• **TASK DIRECTIONS**:
Where "Paignton" appears in a line of the entries below, that line should be copied.

• **RECORDS FOR THIS TASK**:

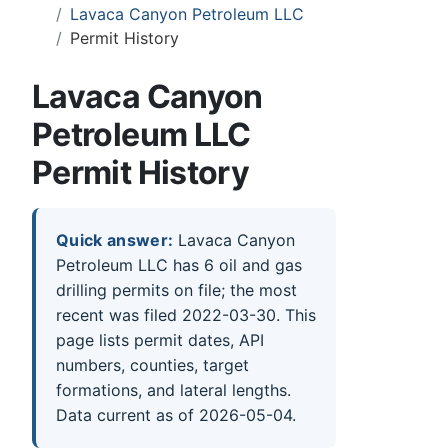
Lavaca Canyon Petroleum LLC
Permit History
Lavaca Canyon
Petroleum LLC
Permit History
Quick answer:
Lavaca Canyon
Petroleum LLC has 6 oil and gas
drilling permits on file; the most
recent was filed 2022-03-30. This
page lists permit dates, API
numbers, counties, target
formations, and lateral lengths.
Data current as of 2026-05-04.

---

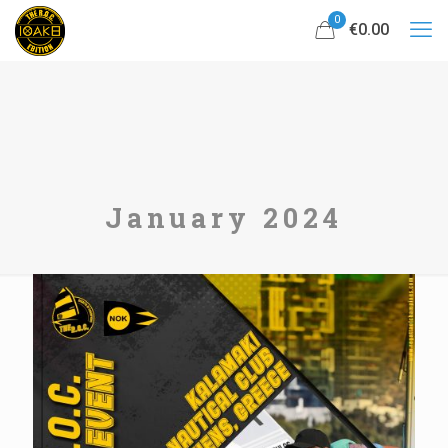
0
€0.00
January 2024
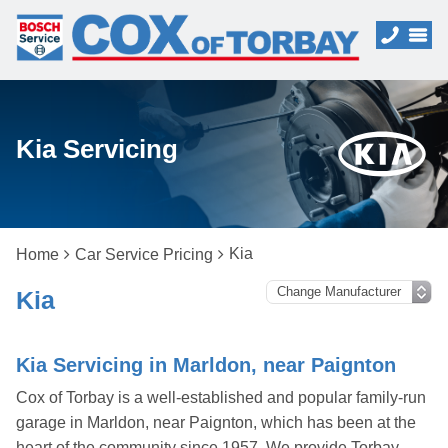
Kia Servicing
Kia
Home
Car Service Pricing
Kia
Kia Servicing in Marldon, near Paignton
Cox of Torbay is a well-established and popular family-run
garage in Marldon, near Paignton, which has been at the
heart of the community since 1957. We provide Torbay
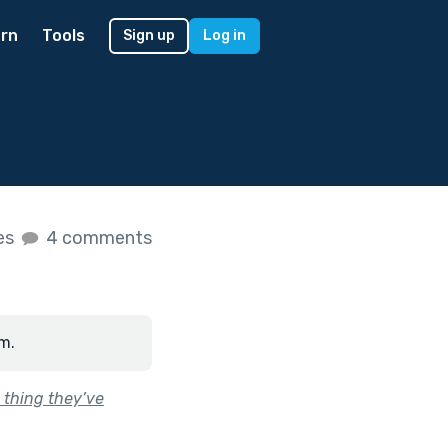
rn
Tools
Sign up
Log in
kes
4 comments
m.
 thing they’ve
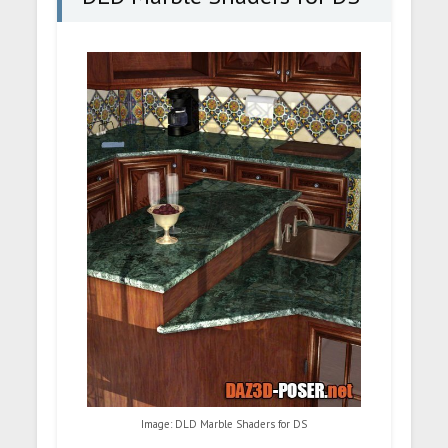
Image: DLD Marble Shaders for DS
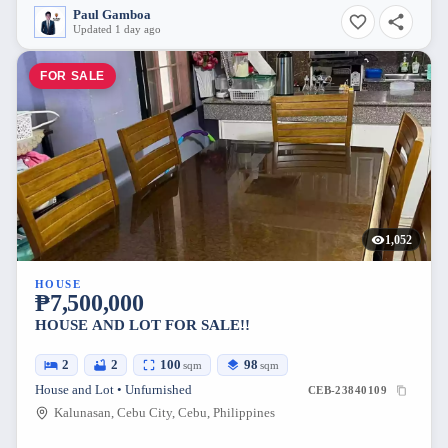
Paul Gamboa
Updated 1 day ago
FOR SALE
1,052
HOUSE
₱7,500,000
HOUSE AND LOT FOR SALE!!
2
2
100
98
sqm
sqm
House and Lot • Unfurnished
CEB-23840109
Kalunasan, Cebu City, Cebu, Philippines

• **TASK RESPONSE**:
Kia Servicing in Marldon, near Paignton
garage in Marldon, near Paignton, which has been at the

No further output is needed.